-------- Material for this task --------

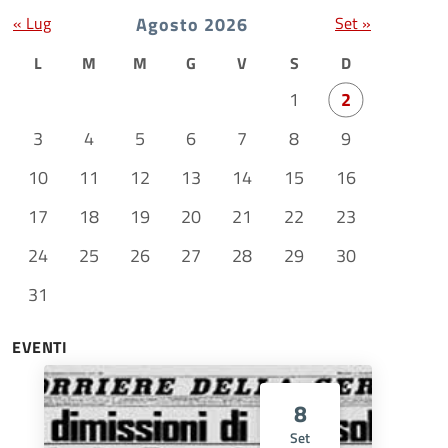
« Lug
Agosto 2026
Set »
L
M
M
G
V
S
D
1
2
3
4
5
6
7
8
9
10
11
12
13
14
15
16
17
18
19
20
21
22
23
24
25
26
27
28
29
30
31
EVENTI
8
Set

--------
-------- Material for this task --------

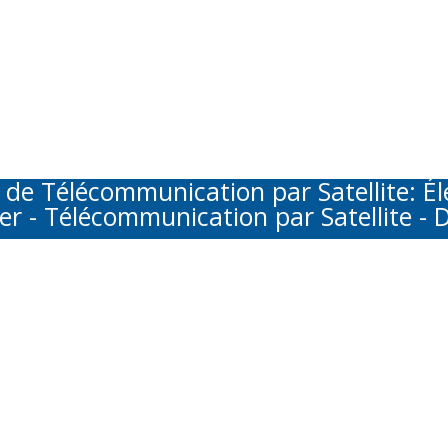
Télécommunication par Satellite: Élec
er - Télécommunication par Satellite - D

--------
-------- Material for this task --------

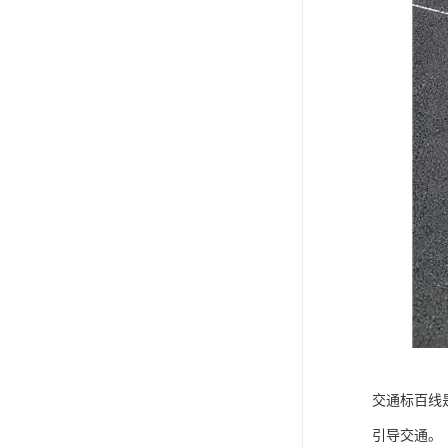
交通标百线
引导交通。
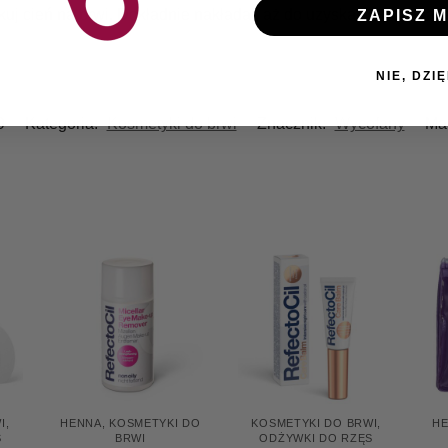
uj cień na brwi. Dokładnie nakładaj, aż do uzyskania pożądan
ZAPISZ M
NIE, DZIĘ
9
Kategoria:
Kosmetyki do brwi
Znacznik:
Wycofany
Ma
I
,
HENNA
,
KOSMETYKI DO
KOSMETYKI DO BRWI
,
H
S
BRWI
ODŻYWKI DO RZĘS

--------

■ **Work task**: Filter the listing for the word "Satellite" and copy each line that has it.

■ **Result**:
Télécommunication par Satellite: Élec
er - Télécommunication par Satellite - D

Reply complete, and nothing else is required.